Moroccan writer-director Nabil Ayouch (‘Much Loved’) follows the fate of several characters living in Casablanca in this Toronto Platform premiere.


A sprawling cri de coeur set in the heart of modern-day Casablanca, Nabil Ayouch’s Razzia is an intense network narrative that nearly collapses under the weight of its own ambitions. During its best moments, the film is something like a Moroccan Magnolia, following five stories that gradually overlap and then lead to an explosive finale. But some of the plotlines clearly work better than others, even if as a whole they constitute a sharp critique of a country mired by corruption and intolerance, filled with characters who, like the Queen song on the soundtrack, want to break free.

Ayouch’s provocative last feature, Much Loved, plunged viewers into the lower depths of local prostitution and caused a major stir in his homeland, where it was banned after premiering in Cannes. (The film’s lead actress, Loubna Abidar, was violently attacked in 2015 and eventually expatriated to France.) With its depictions of teenage sexuality, Islamist oppression, social unrest, androgyny and more prostitution, Razzia should likewise dismay Morocco’s powers-that-be, while a slot in Toronto’s Platform section will propel it through international markets and festivals.

Working with actress-writer Maryam Touzani, Ayouch has cast a wide net of stories that begin in 1982 and then jump forward to 2015, when mobs of protestors take to the streets and the powder keg that is Casablanca looks ready to burst. In between, we’re introduced to a handful of characters, beginning with a heartbreakingly dedicated country schoolteacher, Abdallah (Amine Ennaji), who is doing his best to enlighten his students. But a new national reform favoring an Islam-heavy program puts Abdallah at odds with an educational bureaucrat, who soon takes over his class.

That first story is actually one of the more powerful ones, with Ennaji’s stoical turn providing an early burst of emotion. It’s too bad that Ayouch leaves it behind so soon, although he goes on to show the ripple effects of Abdallah’s dismissal on several people — including a former student and a widow he fell in love with — underlining how Morocco’s swing toward more fundamentalist policies will prove detrimental to many.

After that initial episode, we meet a succession of Casablanca dwellers from different walks of life, all of them struggling to find a shred of happiness in the tough and repressive city.

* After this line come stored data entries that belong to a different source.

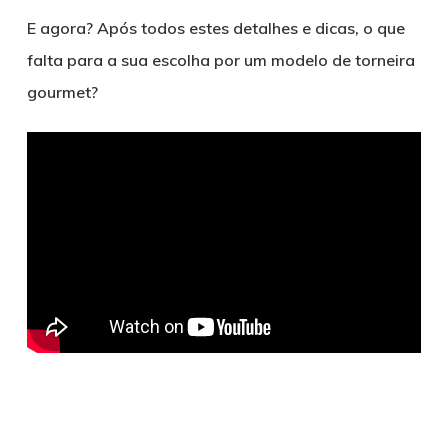
E agora? Após todos estes detalhes e dicas, o que
falta para a sua escolha por um modelo de torneira
gourmet?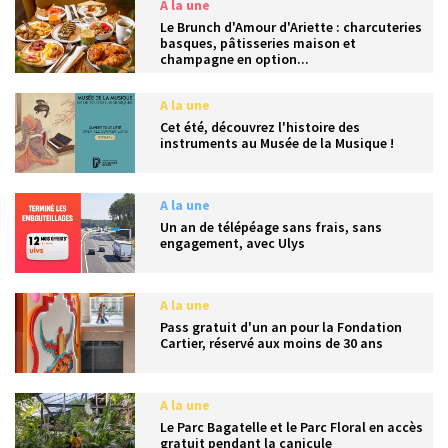
A la une
Le Brunch d'Amour d'Ariette : charcuteries
basques, pâtisseries maison et
champagne en option...
A la une
Cet été, découvrez l'histoire des
instruments au Musée de la Musique !
A la une
Un an de télépéage sans frais, sans
engagement, avec Ulys
A la une
Pass gratuit d'un an pour la Fondation
Cartier, réservé aux moins de 30 ans
A la une
Le Parc Bagatelle et le Parc Floral en accès
gratuit pendant la canicule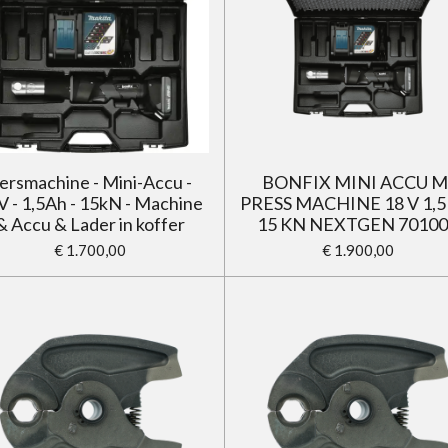
ersmachine - Mini-Accu -
BONFIX MINI ACCU M
V - 1,5Ah - 15kN - Machine
PRESS MACHINE 18 V 1,5
& Accu & Lader in koffer
15 KN NEXTGEN 7010
€ 1.700,00
€ 1.900,00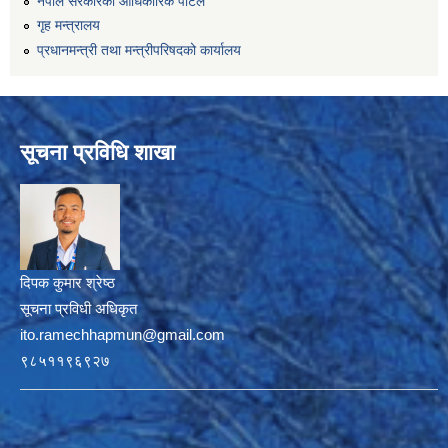
नेपाल सरकारको आधिकारिक पोर्टल
गृह मन्त्रालय
प्रधानमन्त्री तथा मन्त्रीपरिषदको कार्यालय
सूचना प्रविधि शाखा
दिपक कुमार श्रेष्ठ
सूचना प्रविधी अधिकृत
ito.ramechhapmun@gmail.com
९८५११९६९२७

There’s Joe (Arieh Worthalter), the Jewish restaurateur smitten with a young call girl who flees when she learns about her client’s religion; Salima (co-writer Touzani), who’s stuck in an abusive relationship with a misogynistic businessman; Hakim (Abdelilah Rachid), a wannabe rock star who idolizes Freddie Mercury and is mocked in public for his looks; and Ines (Dounia Binebine), a spoiled teenager whose budding sexuality is thwarted by religious and social pressures.

Rather than introducing all of these characters simultaneously, Ayouch gradually brings them in one at a time, with Ines arriving a tad too late in the game. Her story is probably the film’s most controversial, with its scenes of the teen talking sex, using a tampon for purposes other than the prescribed ones, mutilating herself and, in one memorable sequence, performing a Muslim prayer while a smutty pop music video plays on her TV. Such images can be a bit on the nose and Ines never really feels like a full-fledged character: If Ayouch is trying to make a point about the dangerous friction between capitalism and religion, we hear it all-too loud and clear.

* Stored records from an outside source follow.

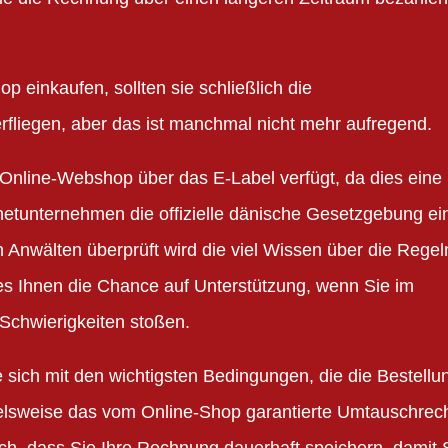
einkaufen, sollten sie schließlich die
liegen, aber das ist manchmal nicht mehr aufregend.
r Online-Webshop über das E-Label verfügt, da dies eine
rnetunternehmen die offizielle dänische Gesetzgebung ei
 Anwälten überprüft wird die viel Wissen über die Regel
es Ihnen die Chance auf Unterstützung, wenn Sie im
Schwierigkeiten stoßen.
 sich mit den wichtigsten Bedingungen, die die Bestellu
elsweise das vom Online-Shop garantierte Umtauschrech
h, dass Sie Ihre Rechnung dauerhaft speichern, damit S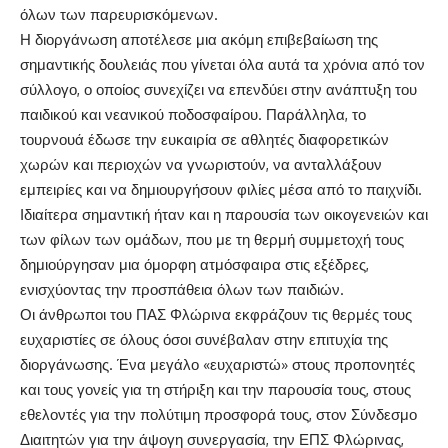
όλων των παρευρισκόμενων.
Η διοργάνωση αποτέλεσε μια ακόμη επιβεβαίωση της
σημαντικής δουλειάς που γίνεται όλα αυτά τα χρόνια από τον
σύλλογο, ο οποίος συνεχίζει να επενδύει στην ανάπτυξη του
παιδικού και νεανικού ποδοσφαίρου. Παράλληλα, το
τουρνουά έδωσε την ευκαιρία σε αθλητές διαφορετικών
χωρών και περιοχών να γνωριστούν, να ανταλλάξουν
εμπειρίες και να δημιουργήσουν φιλίες μέσα από το παιχνίδι.
Ιδιαίτερα σημαντική ήταν και η παρουσία των οικογενειών και
των φίλων των ομάδων, που με τη θερμή συμμετοχή τους
δημιούργησαν μια όμορφη ατμόσφαιρα στις εξέδρες,
ενισχύοντας την προσπάθεια όλων των παιδιών.
Οι άνθρωποι του ΠΑΣ Φλώρινα εκφράζουν τις θερμές τους
ευχαριστίες σε όλους όσοι συνέβαλαν στην επιτυχία της
διοργάνωσης. Ένα μεγάλο «ευχαριστώ» στους προπονητές
και τους γονείς για τη στήριξη και την παρουσία τους, στους
εθελοντές για την πολύτιμη προσφορά τους, στον Σύνδεσμο
Διαιτητών για την άψογη συνεργασία, την ΕΠΣ Φλώρινας,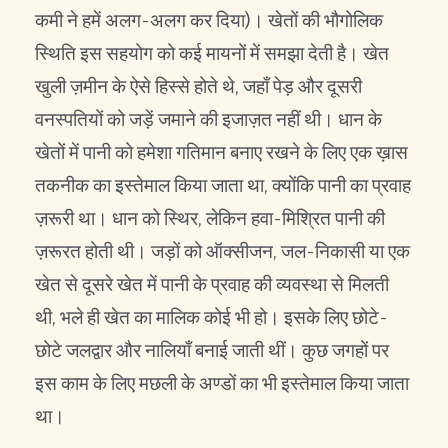
कमी ने हमें अलग-अलग कर दिया)। खेतों की भौगोलिक
स्थिति इस सहयोग को कई मायनों में समझा देती है। खेत
खुली ज़मीन के ऐसे हिस्से होते थे, जहाँ पेड़ और दूसरी
वनस्पतियों को जड़ें जमाने की इजाज़त नहीं थी। धान के
खेतों में पानी को हमेशा गतिमान बनाए रखने के लिए एक ख़ास
तकनीक का इस्तेमाल किया जाता था, क्योंकि पानी का प्रवाह
ज़रूरी था। धान को स्थिर, लेकिन हवा-मिश्रित पानी की
ज़रूरत होती थी। जड़ों को ऑक्सीजन, जल-निकासी या एक
खेत से दूसरे खेत में पानी के प्रवाह की व्यवस्था से मिलती
थी, भले ही खेत का मालिक कोई भी हो। इसके लिए छोटे-
छोटे जलद्वार और नालियाँ बनाई जाती थीं। कुछ जगहों पर
इस काम के लिए मछली के अण्डों का भी इस्तेमाल किया जाता
था।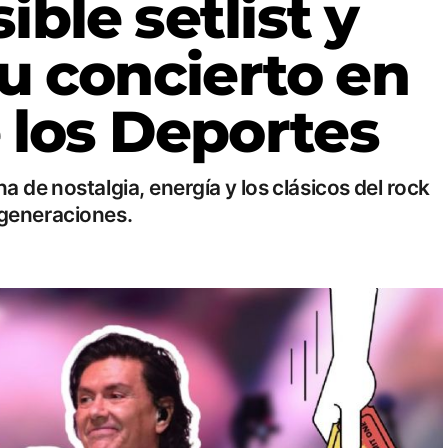
ible setlist y
u concierto en
e los Deportes
 de nostalgia, energía y los clásicos del rock
 generaciones.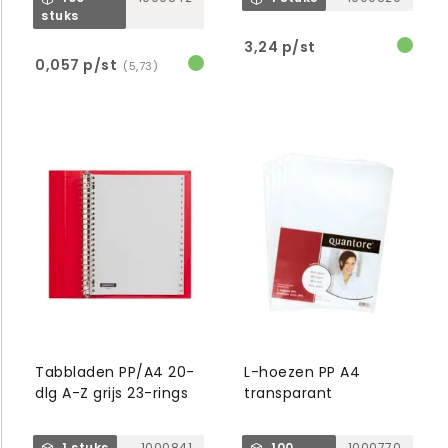
stuks
3,24 p/st
0,057 p/st
(5,73)
Tabbladen PP/A4 20-
L-hoezen PP A4
dlg A-Z grijs 23-rings
transparant
1 stuks
1000841
100
1000770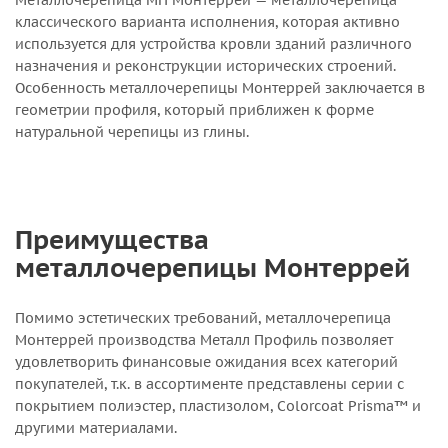
Металлочерепица МП Монтеррей — металлочерепица
классического варианта исполнения, которая активно
используется для устройства кровли зданий различного
назначения и реконструкции исторических строений.
Особенность металлочерепицы Монтеррей заключается в
геометрии профиля, который приближен к форме
натуральной черепицы из глины.
Преимущества
металлочерепицы Монтеррей
Помимо эстетических требований, металлочерепица
Монтеррей производства Металл Профиль позволяет
удовлетворить финансовые ожидания всех категорий
покупателей, т.к. в ассортименте представлены серии с
покрытием полиэстер, пластизолом, Colorcoat Prisma™ и
другими материалами.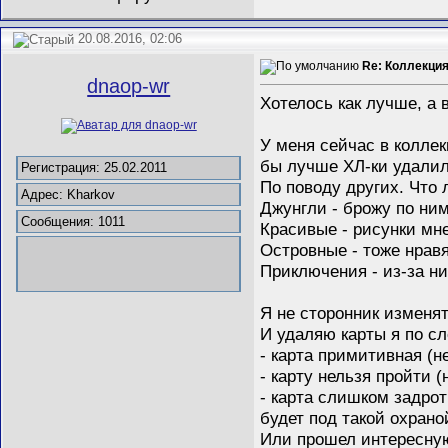
20.08.2016, 02:06
Re: Коллекция
dnaop-wr
Хотелось как лучше, а 
У меня сейчас в коллек
бы лучше ХЛ-ки удалил.
Регистрация: 25.02.2011
По поводу других. Что 
Адрес: Kharkov
Джунгли - брожу по ни
Сообщения: 1011
Красивые - рисунки мне
Островные - тоже нравя
Приключения - из-за н
Я не сторонник изменят
И удаляю карты я по с
- карта примитивная (н
- карту нельзя пройти (
- карта слишком задрот
будет под такой охрано
Или прошел интересную 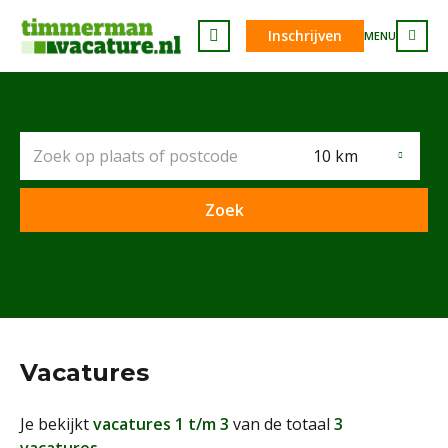
Inschrijven
MENU
10 km
Vacatures
Je bekijkt
vacatures 1 t/m 3
van de totaal
3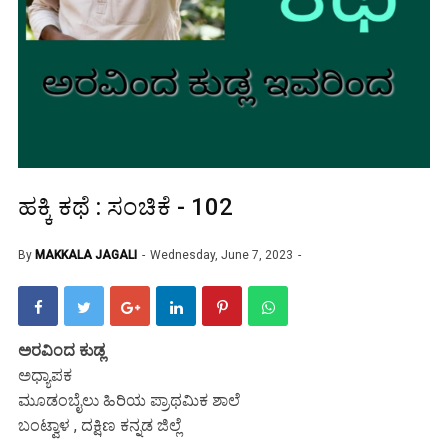
ಹಕ್ಕಿ ಕಥೆ : ಸಂಚಿಕೆ - 102
By
MAKKALA JAGALI
Wednesday, June 7, 2023
ಅರವಿಂದ ಕುಡ್ಲ
ಅಧ್ಯಾಪಕ
ಮೂಡಂಬೈಲು ಹಿರಿಯ ಪ್ರಾಥಮಿಕ ಶಾಲೆ
ಬಂಟ್ವಾಳ , ದಕ್ಷಿಣ ಕನ್ನಡ ಜಿಲ್ಲೆ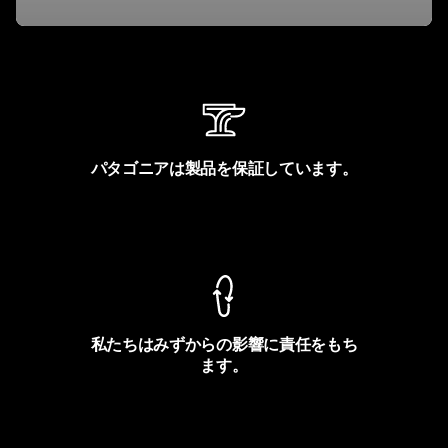
パタゴニアは製品を保証しています。
製品保証を見る
私たちはみずからの影響に責任をもち
ます。
フットプリントを見る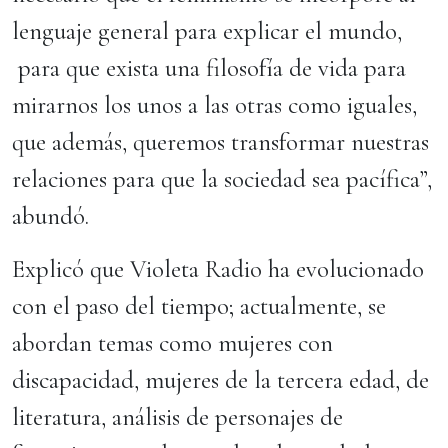
lenguaje general para explicar el mundo,
para que exista una filosofía de vida para
mirarnos los unos a las otras como iguales,
que además, queremos transformar nuestras
relaciones para que la sociedad sea pacífica”,
abundó.
Explicó que Violeta Radio ha evolucionado
con el paso del tiempo; actualmente, se
abordan temas como mujeres con
discapacidad, mujeres de la tercera edad, de
literatura, análisis de personajes de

Yet Razzia, which means “raid” in Arabic, was never meant to be a subtle exposé on the problems facing both Casablanca and Morocco as a whole, but rather an angry, hot-blooded fresco about people pushed to the brink by an unjust system — whether such injustice takes the form of sexual opression, anti-Semitism or all-out class warfare. The latter gradually becomes the film’s main theme, with street protests from angry youths taking over the city while several of the main characters converge in a final party sequence that degenerates into a bloodbath.

Such an ending can feel more forced than motivated, as if Ayouch is trying to hammer home his point without always justifying how he got there. Yet while the fates of Joe, Salima, Hakim and Ines are somewhat implausibly worked out by the last act, the overall impact of Razzia is still like that of a gut punch. Just as one character — who connects all the way back the teacher— will learn that his favorite movie Casablanca was shot far away in Hollywood, Ayouch brushes aside all nostalgia and exoticism to reveal a city on the verge of a major upheaval. But perhaps it's a necessary one.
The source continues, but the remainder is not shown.